Class IndTestGin.OlsRidge

java.lang.Object
edu.cmu.tetrad.search.test.IndTestGin.OlsRidge
All Implemented Interfaces:
IndTestGin.Regressor
Enclosing class:
IndTestGin

public static final class IndTestGin.OlsRidge extends Object implements IndTestGin.Regressor
Represents a ridge-regularized ordinary least squares (OLS) regressor. This implementation combines standard least-squares regression with a ridge penalty to enhance numerical stability and address multicollinearity when solving the regression problem.

This class implements the Regressor interface, providing methods to compute residuals and return a descriptive name for the regressor.

  • Constructor Summary

    Constructors
    Constructor
    Description
    OlsRidge(double ridge)
    Constructs an instance of OlsRidge with the specified ridge parameter.
  • Method Summary

    Modifier and Type
    Method
    Description
    Returns the name of the regression model, including the ridge parameter value.
    double[]
    residuals(double[] target, double[][] predictors)
    Computes the residuals of a regression model by fitting the target values to the predictors using a least-squares approach with ridge stabilization.

    Methods inherited from class java.lang.Object

    equals, getClass, hashCode, notify, notifyAll, toString, wait, wait, wait
  • Constructor Details

    • OlsRidge

      public OlsRidge(double ridge)
      Constructs an instance of OlsRidge with the specified ridge parameter.
      Parameters:
      ridge - The ridge regression parameter, which is used to control the regularization strength in ridge regression.
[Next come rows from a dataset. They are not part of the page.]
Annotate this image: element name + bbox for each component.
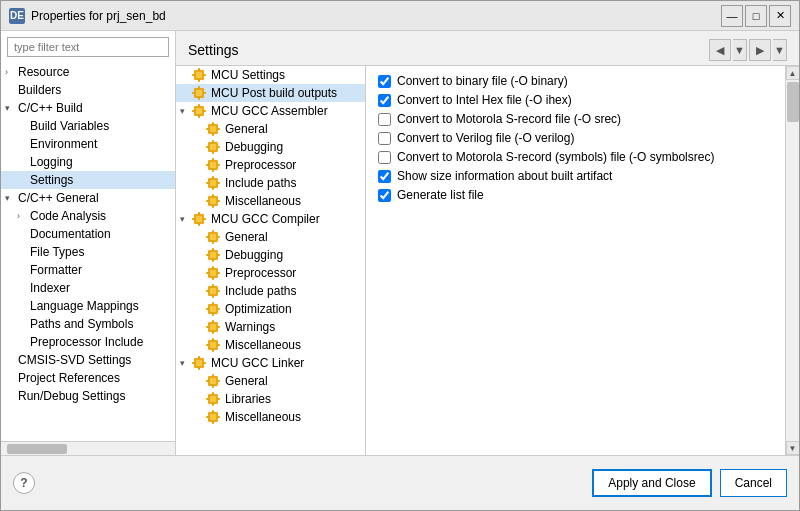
mtree-item-asm-miscellaneous[interactable]: Miscellaneous [176,192,365,210]
checkbox-convert-verilog[interactable] [378,132,391,145]
scroll-handle[interactable] [787,82,799,122]
mtree-item-lnk-libraries[interactable]: Libraries [176,390,365,408]
mtree-item-label: Debugging [225,248,283,262]
back-button[interactable]: ◀ [709,39,731,61]
svg-rect-8 [198,86,200,89]
svg-rect-35 [217,164,220,166]
svg-rect-22 [206,128,209,130]
sidebar-item-file-types[interactable]: File Types [1,243,175,261]
mtree-item-asm-preprocessor[interactable]: Preprocessor [176,156,365,174]
svg-rect-15 [198,115,200,118]
svg-rect-91 [210,342,216,348]
minimize-button[interactable]: — [721,5,743,27]
svg-rect-65 [217,254,220,256]
checkbox-convert-srec[interactable] [378,113,391,126]
mtree-item-label: Miscellaneous [225,338,301,352]
checkbox-convert-symbolsrec[interactable] [378,151,391,164]
scroll-down-arrow[interactable]: ▼ [786,441,800,455]
sidebar-item-formatter[interactable]: Formatter [1,261,175,279]
sidebar-item-cpp-general[interactable]: ▾C/C++ General [1,189,175,207]
cancel-button[interactable]: Cancel [720,469,787,497]
svg-rect-79 [210,306,216,312]
sidebar-item-builders[interactable]: Builders [1,81,175,99]
mtree-item-mcu-gcc-linker[interactable]: ▾MCU GCC Linker [176,354,365,372]
mtree-item-lnk-general[interactable]: General [176,372,365,390]
settings-icon [206,320,222,334]
sidebar-item-paths-and-symbols[interactable]: Paths and Symbols [1,315,175,333]
checkbox-generate-list[interactable] [378,189,391,202]
sidebar-item-cpp-build[interactable]: ▾C/C++ Build [1,99,175,117]
mtree-item-cc-preprocessor[interactable]: Preprocessor [176,264,365,282]
filter-input[interactable] [7,37,169,57]
mtree-item-asm-include-paths[interactable]: Include paths [176,174,365,192]
scroll-track[interactable] [786,80,800,441]
mtree-item-mcu-gcc-compiler[interactable]: ▾MCU GCC Compiler [176,210,365,228]
svg-rect-112 [206,398,209,400]
svg-rect-62 [212,248,214,251]
sidebar-item-label: Code Analysis [30,209,106,223]
right-scrollbar[interactable]: ▲ ▼ [785,66,799,455]
svg-rect-27 [212,151,214,154]
svg-rect-85 [210,324,216,330]
sidebar-item-run-debug[interactable]: Run/Debug Settings [1,387,175,405]
svg-rect-9 [198,97,200,100]
mtree-item-mcu-gcc-assembler[interactable]: ▾MCU GCC Assembler [176,102,365,120]
mtree-item-mcu-settings[interactable]: MCU Settings [176,66,365,84]
scroll-up-arrow[interactable]: ▲ [786,66,800,80]
sidebar-item-language-mappings[interactable]: Language Mappings [1,297,175,315]
sidebar-item-cmsis-svd[interactable]: CMSIS-SVD Settings [1,351,175,369]
sidebar-item-code-analysis[interactable]: ›Code Analysis [1,207,175,225]
mtree-item-asm-general[interactable]: General [176,120,365,138]
sidebar-item-project-references[interactable]: Project References [1,369,175,387]
svg-rect-31 [210,162,216,168]
forward-button[interactable]: ▶ [749,39,771,61]
apply-close-button[interactable]: Apply and Close [592,469,711,497]
svg-rect-4 [192,74,195,76]
mtree-item-cc-include-paths[interactable]: Include paths [176,282,365,300]
sidebar-scrollbar[interactable] [1,441,175,455]
mtree-item-cc-miscellaneous[interactable]: Miscellaneous [176,336,365,354]
sidebar-item-build-variables[interactable]: Build Variables [1,117,175,135]
mtree-item-lnk-miscellaneous[interactable]: Miscellaneous [176,408,365,426]
mtree-item-asm-debugging[interactable]: Debugging [176,138,365,156]
sidebar-item-preprocessor-include[interactable]: Preprocessor Include [1,333,175,351]
mtree-item-cc-general[interactable]: General [176,228,365,246]
mtree-item-cc-warnings[interactable]: Warnings [176,318,365,336]
svg-rect-43 [210,198,216,204]
sidebar-item-documentation[interactable]: Documentation [1,225,175,243]
sidebar-item-label: Environment [30,137,97,151]
window-title: Properties for prj_sen_bd [31,9,721,23]
svg-rect-63 [212,259,214,262]
settings-icon [206,338,222,352]
settings-icon [206,176,222,190]
sidebar-item-indexer[interactable]: Indexer [1,279,175,297]
forward-dropdown-button[interactable]: ▼ [773,39,787,61]
sidebar-item-label: Resource [18,65,69,79]
svg-rect-14 [198,104,200,107]
svg-rect-33 [212,169,214,172]
sidebar-item-environment[interactable]: Environment [1,135,175,153]
checkbox-convert-binary[interactable] [378,75,391,88]
help-button[interactable]: ? [13,472,35,494]
svg-rect-46 [206,200,209,202]
back-dropdown-button[interactable]: ▼ [733,39,747,61]
checkbox-convert-ihex[interactable] [378,94,391,107]
checkbox-show-size[interactable] [378,170,391,183]
mtree-item-cc-optimization[interactable]: Optimization [176,300,365,318]
sidebar-item-logging[interactable]: Logging [1,153,175,171]
settings-icon [206,284,222,298]
sidebar-item-settings[interactable]: Settings [1,171,175,189]
mtree-item-mcu-post-build[interactable]: MCU Post build outputs [176,84,365,102]
svg-rect-59 [217,236,220,238]
svg-rect-52 [192,218,195,220]
mtree-item-label: Preprocessor [225,266,296,280]
sidebar-item-resource[interactable]: ›Resource [1,63,175,81]
mtree-item-label: Debugging [225,140,283,154]
svg-rect-11 [203,92,206,94]
close-button[interactable]: ✕ [769,5,791,27]
mtree-item-label: MCU GCC Linker [211,356,304,370]
svg-rect-71 [217,272,220,274]
maximize-button[interactable]: □ [745,5,767,27]
mtree-item-cc-debugging[interactable]: Debugging [176,246,365,264]
sidebar-scroll-thumb[interactable] [7,444,67,454]
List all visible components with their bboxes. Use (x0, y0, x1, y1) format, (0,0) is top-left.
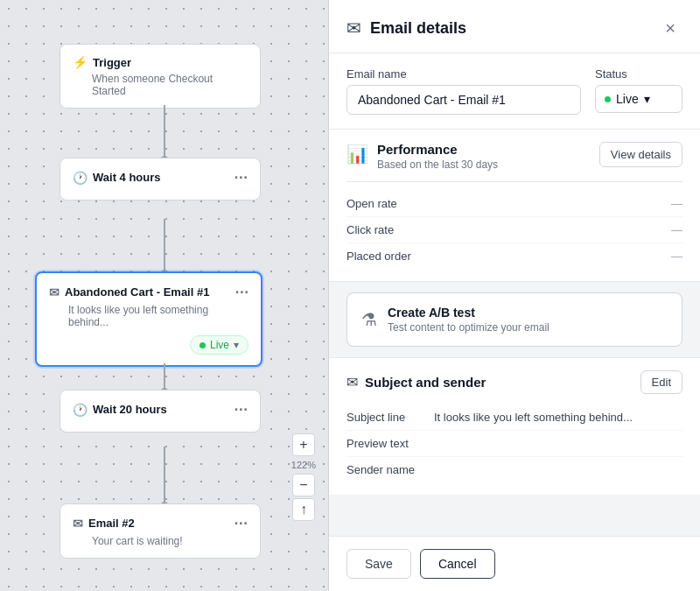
status-select[interactable]: Live ▾ (595, 85, 682, 113)
view-details-button[interactable]: View details (599, 142, 682, 167)
status-select-dot (605, 96, 611, 102)
metric-open-rate: Open rate — (346, 191, 682, 217)
connector-3 (164, 363, 165, 390)
wait2-node[interactable]: 🕐 Wait 20 hours ⋯ (60, 390, 261, 433)
metric-placed-order: Placed order — (346, 243, 682, 269)
panel-title: Email details (370, 19, 466, 38)
email1-node[interactable]: ✉ Abandoned Cart - Email #1 ⋯ It looks l… (35, 271, 262, 367)
wait1-menu[interactable]: ⋯ (234, 169, 248, 186)
email1-subtitle: It looks like you left something behind.… (68, 304, 248, 328)
perf-text: Performance Based on the last 30 days (377, 142, 498, 171)
zoom-out-button[interactable]: − (292, 474, 315, 496)
perf-title-group: 📊 Performance Based on the last 30 days (346, 142, 498, 171)
connector-1 (164, 105, 165, 158)
panel-header: ✉ Email details × (329, 0, 700, 53)
wait2-menu[interactable]: ⋯ (234, 401, 248, 418)
save-button[interactable]: Save (346, 549, 411, 579)
chart-icon: 📊 (346, 144, 368, 171)
envelope-icon-1: ✉ (49, 285, 60, 299)
sender-name-row: Sender name (346, 457, 682, 482)
workflow-canvas: ⚡ Trigger When someone Checkout Started … (0, 0, 328, 591)
envelope-icon-2: ✉ (73, 517, 83, 531)
trigger-label: Trigger (93, 56, 131, 69)
wait2-label: Wait 20 hours (93, 403, 167, 416)
email-name-label: Email name (346, 67, 581, 81)
open-rate-label: Open rate (346, 197, 397, 210)
panel-body: Email name Status Live ▾ 📊 (329, 53, 700, 536)
email2-node[interactable]: ✉ Email #2 ⋯ Your cart is waiting! (60, 503, 261, 559)
perf-title: Performance (377, 142, 498, 157)
trigger-node[interactable]: ⚡ Trigger When someone Checkout Started (60, 44, 261, 109)
wait1-node[interactable]: 🕐 Wait 4 hours ⋯ (60, 158, 261, 201)
status-label: Status (595, 67, 682, 81)
trigger-subtitle: When someone Checkout Started (92, 73, 248, 97)
subject-title-group: ✉ Subject and sender (346, 374, 486, 390)
click-rate-label: Click rate (346, 223, 394, 236)
ab-text: Create A/B test Test content to optimize… (388, 306, 550, 334)
email2-subtitle: Your cart is waiting! (92, 535, 248, 547)
subject-line-value: It looks like you left something behind.… (434, 411, 633, 424)
edit-button[interactable]: Edit (640, 370, 682, 394)
ab-title: Create A/B test (388, 306, 550, 320)
wait1-label: Wait 4 hours (93, 171, 161, 184)
cancel-button[interactable]: Cancel (420, 549, 495, 579)
zoom-controls: + 122% − ↑ (291, 433, 316, 521)
email2-menu[interactable]: ⋯ (234, 515, 248, 531)
panel-header-icon: ✉ (346, 18, 361, 39)
preview-text-row: Preview text (346, 431, 682, 457)
email-name-input[interactable] (346, 85, 581, 115)
perf-metrics: Open rate — Click rate — Placed order — (346, 181, 682, 269)
connector-2 (164, 219, 165, 271)
email-name-group: Email name (346, 67, 581, 115)
ab-subtitle: Test content to optimize your email (388, 321, 550, 334)
placed-order-label: Placed order (346, 250, 411, 263)
subject-line-row: Subject line It looks like you left some… (346, 405, 682, 431)
sender-name-key: Sender name (346, 463, 425, 476)
bolt-icon: ⚡ (73, 55, 88, 69)
zoom-reset-button[interactable]: ↑ (292, 498, 315, 521)
placed-order-value: — (671, 250, 682, 263)
subject-line-key: Subject line (346, 411, 425, 424)
status-dot (200, 342, 206, 348)
status-group: Status Live ▾ (595, 67, 682, 113)
preview-text-key: Preview text (346, 437, 425, 450)
panel-footer: Save Cancel (329, 536, 700, 591)
zoom-level: 122% (291, 458, 316, 472)
email2-label: Email #2 (88, 517, 135, 530)
metric-click-rate: Click rate — (346, 217, 682, 243)
email1-menu[interactable]: ⋯ (234, 284, 248, 300)
click-rate-value: — (671, 223, 682, 236)
connector-4 (164, 447, 165, 503)
status-select-value: Live (616, 92, 639, 106)
close-button[interactable]: × (658, 16, 682, 40)
panel-header-left: ✉ Email details (346, 18, 466, 39)
status-chevron: ▾ (234, 339, 239, 351)
performance-section: 📊 Performance Based on the last 30 days … (329, 130, 700, 282)
email-details-panel: ✉ Email details × Email name Status Live… (328, 0, 700, 591)
clock-icon-1: 🕐 (73, 171, 88, 185)
perf-subtitle: Based on the last 30 days (377, 158, 498, 171)
envelope-icon-3: ✉ (346, 374, 358, 390)
subject-section: ✉ Subject and sender Edit Subject line I… (329, 357, 700, 495)
ab-test-section[interactable]: ⚗ Create A/B test Test content to optimi… (346, 292, 682, 347)
email1-status-badge[interactable]: Live ▾ (190, 335, 248, 355)
subject-title: Subject and sender (365, 375, 486, 390)
form-section: Email name Status Live ▾ (329, 53, 700, 130)
beaker-icon: ⚗ (361, 309, 377, 330)
clock-icon-2: 🕐 (73, 403, 88, 417)
email1-label: Abandoned Cart - Email #1 (65, 285, 209, 299)
open-rate-value: — (671, 197, 682, 210)
status-select-chevron: ▾ (644, 92, 650, 106)
email1-status-label: Live (210, 339, 229, 351)
zoom-in-button[interactable]: + (292, 433, 315, 456)
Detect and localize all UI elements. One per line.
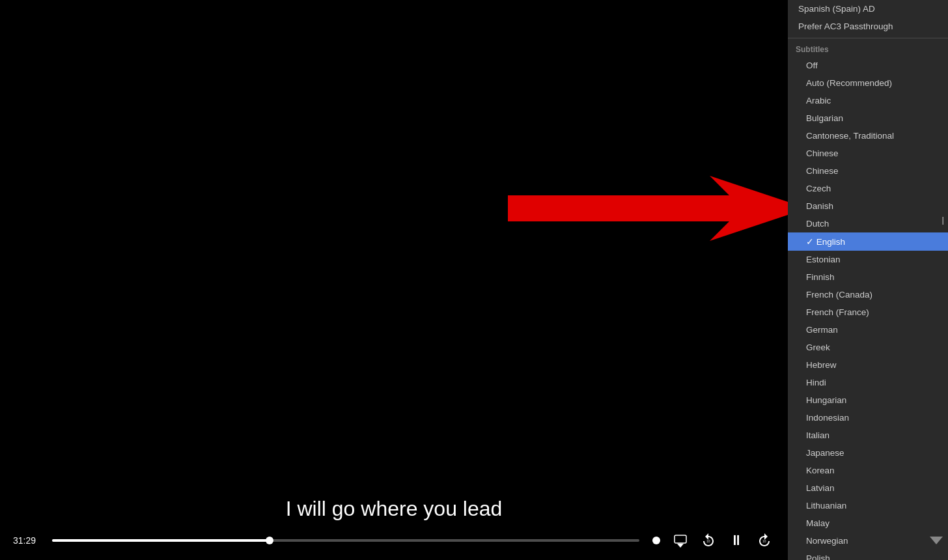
subtitle-menu: Spanish (Spain) AD Prefer AC3 Passthroug… [788,0,948,560]
menu-item-polish[interactable]: Polish [788,550,948,560]
menu-item-prefer-ac3[interactable]: Prefer AC3 Passthrough [788,18,948,35]
subtitles-section-header: Subtitles [788,41,948,57]
svg-text:10: 10 [762,539,766,543]
svg-marker-2 [677,544,684,548]
progress-bar-container[interactable] [52,539,639,542]
menu-item-auto[interactable]: Auto (Recommended) [788,74,948,92]
menu-item-indonesian[interactable]: Indonesian [788,409,948,427]
video-player: I will go where you lead 31:29 10 ⏸ [0,0,788,560]
menu-item-hungarian[interactable]: Hungarian [788,391,948,409]
svg-marker-0 [508,176,807,241]
menu-item-french-canada[interactable]: French (Canada) [788,286,948,303]
menu-item-finnish[interactable]: Finnish [788,268,948,286]
menu-item-hebrew[interactable]: Hebrew [788,356,948,374]
svg-text:10: 10 [706,539,710,543]
menu-item-greek[interactable]: Greek [788,339,948,356]
menu-item-hindi[interactable]: Hindi [788,374,948,391]
menu-item-english[interactable]: English [788,232,948,251]
scroll-down-indicator [930,535,943,547]
play-pause-button[interactable]: ⏸ [727,529,746,552]
menu-item-japanese[interactable]: Japanese [788,444,948,462]
menu-item-french-france[interactable]: French (France) [788,303,948,321]
menu-item-estonian[interactable]: Estonian [788,251,948,268]
svg-marker-5 [930,537,943,544]
menu-item-chinese1[interactable]: Chinese [788,145,948,162]
menu-item-lithuanian[interactable]: Lithuanian [788,497,948,514]
svg-rect-1 [675,535,686,543]
menu-item-cantonese[interactable]: Cantonese, Traditional [788,127,948,145]
time-display: 31:29 [13,535,39,546]
menu-item-chinese2[interactable]: Chinese [788,162,948,180]
progress-track[interactable] [52,539,639,542]
menu-item-norwegian[interactable]: Norwegian [788,532,948,550]
menu-item-malay[interactable]: Malay [788,514,948,532]
menu-item-korean[interactable]: Korean [788,462,948,479]
red-arrow-indicator [508,176,807,241]
menu-divider [788,38,948,38]
menu-item-dutch[interactable]: Dutch [788,215,948,232]
airplay-button[interactable] [671,531,690,550]
menu-item-arabic[interactable]: Arabic [788,92,948,109]
menu-item-off[interactable]: Off [788,57,948,74]
menu-item-latvian[interactable]: Latvian [788,479,948,497]
progress-fill [52,539,270,542]
menu-item-bulgarian[interactable]: Bulgarian [788,109,948,127]
skip-forward-button[interactable]: 10 [754,530,775,551]
volume-control[interactable] [652,537,660,544]
progress-thumb[interactable] [266,537,273,544]
menu-item-spanish-ad[interactable]: Spanish (Spain) AD [788,0,948,18]
menu-item-german[interactable]: German [788,321,948,339]
menu-item-danish[interactable]: Danish [788,197,948,215]
menu-item-italian[interactable]: Italian [788,427,948,444]
player-controls: 31:29 10 ⏸ 1 [0,521,788,560]
menu-item-czech[interactable]: Czech [788,180,948,197]
skip-back-button[interactable]: 10 [698,530,719,551]
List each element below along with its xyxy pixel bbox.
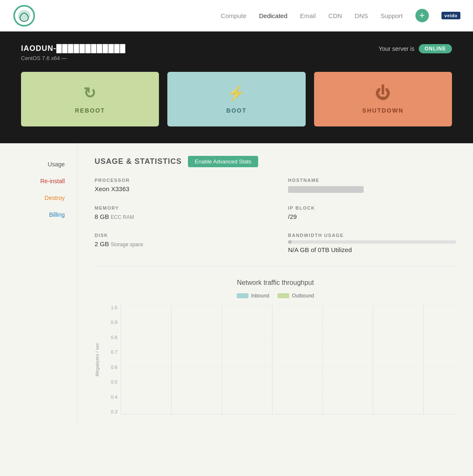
ip-block-label: IP BLOCK — [288, 205, 456, 210]
y-tick-3: 0.8 — [102, 335, 117, 340]
boot-icon: ⚡ — [227, 84, 246, 102]
bandwidth-fill — [288, 240, 291, 244]
y-tick-1: 1.0 — [102, 305, 117, 310]
server-info: IAODUN-████████████ CentOS 7.6 x64 — — [21, 44, 126, 61]
outbound-label: Outbound — [292, 293, 314, 299]
stats-grid: PROCESSOR Xeon X3363 HOSTNAME MEMORY 8 G… — [95, 178, 456, 253]
nav-compute[interactable]: Compute — [221, 12, 246, 19]
hostname-block: HOSTNAME — [288, 178, 456, 193]
memory-value: 8 GB ECC RAM — [95, 213, 263, 220]
sidebar-item-usage[interactable]: Usage — [8, 156, 69, 173]
y-axis-label: Megabytes / sec — [95, 343, 100, 376]
chart-legend: Inbound Outbound — [95, 293, 456, 299]
shutdown-button[interactable]: ⏻ SHUTDOWN — [314, 72, 452, 126]
y-axis: 1.0 0.9 0.8 0.7 0.6 0.5 0.4 0.3 — [102, 305, 121, 414]
server-os: CentOS 7.6 x64 — — [21, 55, 126, 61]
y-tick-2: 0.9 — [102, 320, 117, 325]
nav-support[interactable]: Support — [381, 12, 403, 19]
sidebar-item-reinstall[interactable]: Re-install — [8, 173, 69, 189]
reboot-button[interactable]: ↻ REBOOT — [21, 72, 159, 126]
nav: Compute Dedicated Email CDN DNS Support … — [221, 9, 460, 22]
disk-label: DISK — [95, 233, 263, 238]
sidebar-item-billing[interactable]: Billing — [8, 206, 69, 223]
y-tick-4: 0.7 — [102, 350, 117, 355]
outbound-color — [277, 293, 289, 298]
server-name: IAODUN-████████████ — [21, 44, 126, 53]
reboot-label: REBOOT — [75, 107, 105, 114]
y-tick-8: 0.3 — [102, 409, 117, 414]
legend-outbound: Outbound — [277, 293, 314, 299]
boot-button[interactable]: ⚡ BOOT — [167, 72, 305, 126]
nav-cdn[interactable]: CDN — [328, 12, 342, 19]
disk-value: 2 GB Storage space — [95, 240, 263, 247]
chart-wrapper: Megabytes / sec 1.0 0.9 0.8 0.7 0.6 0.5 … — [95, 305, 456, 414]
shutdown-icon: ⏻ — [375, 84, 391, 102]
action-buttons: ↻ REBOOT ⚡ BOOT ⏻ SHUTDOWN — [21, 72, 452, 126]
nav-dedicated[interactable]: Dedicated — [259, 12, 288, 19]
main-content: Usage Re-install Destroy Billing USAGE &… — [0, 143, 473, 427]
section-title: USAGE & STATISTICS Enable Advanced Stats — [95, 156, 456, 167]
logo — [13, 4, 36, 27]
enable-advanced-stats-button[interactable]: Enable Advanced Stats — [188, 156, 258, 167]
nav-email[interactable]: Email — [300, 12, 316, 19]
boot-label: BOOT — [226, 107, 246, 114]
sidebar: Usage Re-install Destroy Billing — [0, 143, 78, 427]
hostname-label: HOSTNAME — [288, 178, 456, 183]
processor-label: PROCESSOR — [95, 178, 263, 183]
hero-header: IAODUN-████████████ CentOS 7.6 x64 — You… — [21, 44, 452, 61]
shutdown-label: SHUTDOWN — [362, 107, 404, 114]
disk-block: DISK 2 GB Storage space — [95, 233, 263, 253]
status-text: Your server is — [379, 45, 415, 52]
chart-grid — [121, 305, 456, 414]
y-tick-6: 0.5 — [102, 379, 117, 384]
bandwidth-block: BANDWIDTH USAGE N/A GB of 0TB Utilized — [288, 233, 456, 253]
nav-plus-button[interactable]: + — [415, 9, 429, 22]
status-section: Your server is ONLINE — [379, 44, 452, 53]
ip-block-block: IP BLOCK /29 — [288, 205, 456, 220]
usage-statistics-title: USAGE & STATISTICS — [95, 157, 182, 166]
memory-label: MEMORY — [95, 205, 263, 210]
sidebar-item-destroy[interactable]: Destroy — [8, 189, 69, 206]
reboot-icon: ↻ — [83, 84, 97, 102]
brand-badge: veido — [441, 12, 460, 19]
inbound-label: Inbound — [251, 293, 269, 299]
bandwidth-label: BANDWIDTH USAGE — [288, 233, 456, 238]
y-tick-5: 0.6 — [102, 365, 117, 370]
ip-block-value: /29 — [288, 213, 456, 220]
online-badge: ONLINE — [419, 44, 452, 53]
bandwidth-bar — [288, 240, 456, 244]
chart-title: Network traffic throughput — [95, 279, 456, 287]
hero-section: IAODUN-████████████ CentOS 7.6 x64 — You… — [0, 32, 473, 143]
content-area: USAGE & STATISTICS Enable Advanced Stats… — [78, 143, 473, 427]
legend-inbound: Inbound — [237, 293, 269, 299]
processor-block: PROCESSOR Xeon X3363 — [95, 178, 263, 193]
nav-dns[interactable]: DNS — [355, 12, 368, 19]
memory-block: MEMORY 8 GB ECC RAM — [95, 205, 263, 220]
hostname-value — [288, 185, 456, 193]
bandwidth-text: N/A GB of 0TB Utilized — [288, 246, 456, 253]
y-tick-7: 0.4 — [102, 394, 117, 400]
header: Compute Dedicated Email CDN DNS Support … — [0, 0, 473, 32]
inbound-color — [237, 293, 248, 298]
processor-value: Xeon X3363 — [95, 185, 263, 192]
chart-section: Network traffic throughput Inbound Outbo… — [95, 279, 456, 414]
content-divider — [95, 266, 456, 266]
hostname-blurred — [288, 186, 364, 193]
A higher value indicates stronger regularization to prevent overfitting.
  • Method Details

    • name

      public String name()
      Returns the name of the regression model, including the ridge parameter value.
      Specified by:
      name in interface IndTestGin.Regressor
      Returns:
      A string representing the name of the model in the format "OLS(ridge={value})", where {value} is the ridge parameter used in the model.
    • residuals

      public double[] residuals(double[] target, double[][] predictors)
      Computes the residuals of a regression model by fitting the target values to the predictors using a least-squares approach with ridge stabilization. The predictors are standardized, and an intercept is included in the model. If no predictors are provided, the residuals are calculated based on the mean of the target values.
      Specified by:
      residuals in interface IndTestGin.Regressor
      Parameters:
      target - The array of target values (dependent variable) for the model.
      predictors - The 2D array of predictors (independent variables) used in the regression. Each row corresponds to a data point, and each column corresponds to a predictor variable.
      Returns:
      An array of residuals, calculated as the difference between the target values and the predicted values, centered around zero.